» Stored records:
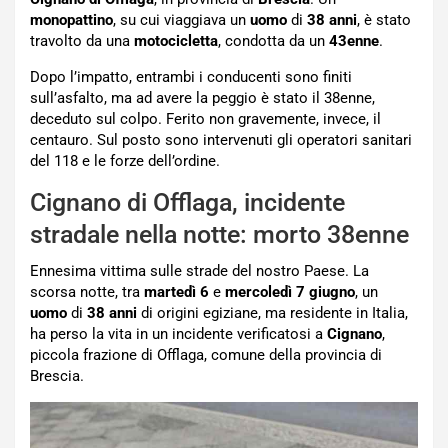
monopattino
, su cui viaggiava un
uomo
di
38 anni
, è stato
travolto da una
motocicletta
, condotta da un
43enne
.
Dopo l’impatto, entrambi i conducenti sono finiti
sull’asfalto, ma ad avere la peggio è stato il 38enne,
deceduto sul colpo. Ferito non gravemente, invece, il
centauro. Sul posto sono intervenuti gli operatori sanitari
del 118 e le forze dell’ordine.
Cignano di Offlaga, incidente
stradale nella notte: morto 38enne
Ennesima vittima sulle strade del nostro Paese. La
scorsa notte, tra
martedì 6
e
mercoledì 7 giugno
, un
uomo
di
38 anni
di origini egiziane, ma residente in Italia,
ha perso la vita in un incidente verificatosi a
Cignano
,
piccola frazione di Offlaga, comune della provincia di
Brescia.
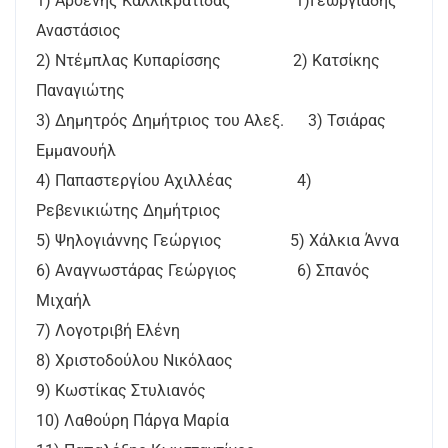
1) Αρσένης Καλλικρατίδας 1)Γεωργιάδης
Αναστάσιος
2) Ντέμπλας Κυπαρίσσης 2) Κατσίκης
Παναγιώτης
3) Δημητρός Δημήτριος του Αλεξ. 3) Τσιάρας
Εμμανουήλ
4) Παπαστεργίου Αχιλλέας 4)
Ρεβενικιώτης Δημήτριος
5) Ψηλογιάννης Γεώργιος 5) Χάλκια Άννα
6) Αναγνωστάρας Γεώργιος 6) Σπανός
Μιχαήλ
7) Λογοτριβή Ελένη
8) Χριστοδούλου Νικόλαος
9) Κωστίκας Στυλιανός
10) Λαθούρη Πάργα Μαρία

» PROBLEM TO WORK ON:
All lines from the one with "5) Ψηλογιάννης Γεώργιος 5) Χάλκια Άννα" to the end of the records must be set down exactly. Skip every line before it.

» RESULT OF THIS TASK:
5) Ψηλογιάννης Γεώργιος 5) Χάλκια Άννα
6) Αναγνωστάρας Γεώργιος 6) Σπανός
Μιχαήλ
7) Λογοτριβή Ελένη
8) Χριστοδούλου Νικόλαος
9) Κωστίκας Στυλιανός
10) Λαθούρη Πάργα Μαρία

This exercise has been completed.